Truss Interview: CSV Normalization

This is my response to the CSV normalization problem.

How to Run

I would prefer this to be run on macOS 11.2+. I have developed this in macOS 10.15.7. This program requires Python 3.7. Depending on your setup, your default version of Python may be Python 2.7, which has been deprecated (so hopefully it is not your default version), or Python 3.7. You can determine which version of Python you use by opening up Terminal and running python --version. If you find yourself using Python 2.7, please substitute python3.7 (or however you call Python 3.7 as you may very well not be using the laptop you got before starting college and have proper Python version switching configured) for python and pip3.7 (same spiel as the Python 3.7 command) for pip in the following instructions.

Make sure you have Python 3.7 installed.
Install pytz, a library which handles timezone calculations, if you do not have it already. You may do so by running: pip install pytz
Install rfc3339 by running: pip install rfc3339
Run the program with the following command: python normalizer.py < [input CSV file].csv > [output CSV file].csv

In an ideal world, I would have created an easily replicable environment (perhaps using Docker) in which pytz, rfc3339, and Python 3.7 were installed.

The file output.csv in this directory was generated by running python normalizer.py < sample-with-broken-utf8.csv > output.csv

Comments, Admissions of Inadequacy, and Future Rabbit Holes

Timestamps

There is a lot I do not know about time formats. There was a point at which I naively thought that .isoformat() would be sufficient for converting the timestamp into RFC 3339, but this fun Venn diagram showed me how that would be a mistake. I had two options at this point:

Learn everything there is to know about RFC3339, or at least do the hacky thing for the sake of the exercise and check all of the time formats and their ISO conversions for RFC 3339 compliance.
Use a library built by someone who had already done that.

After beginning to read this document, I chose the latter. Had I more time, I might more properly vet the library and its developer "henry" and the rfc3339 library, learn more, and perhaps go in a different direction.

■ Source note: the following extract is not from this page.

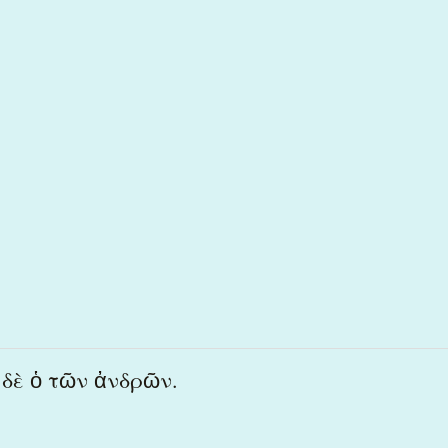
 δὲ ὁ τῶν ἀνδρῶν.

There is no shortage of rabbit holes under which I could go down when it comes to time. While I was directed to assume that the source timestamp was in Pacific Time, I could have used the date to determine whether that should be in Daylight Savings. Furthermore, I could have used the zip code column (if provided) to determine whether the presumed submitter of the row's data hailed from Alaska or Arizona, where Daylight Savings is not observed.

UTF-8 Error Checking

I wrote this in Python 3, which mercifully uses UTF-8 by default. Python 3.7 has some extra perks, namely allowing engineers to reconfigure the encoding in the std* wrappers. A quick look at the Python 3.7 library docs reveals that I could set errors=, which I gathered (and then confirmed) meant I could choose "replace" which would replace invalid UTF-8 characters with the Unicode Replacement Character.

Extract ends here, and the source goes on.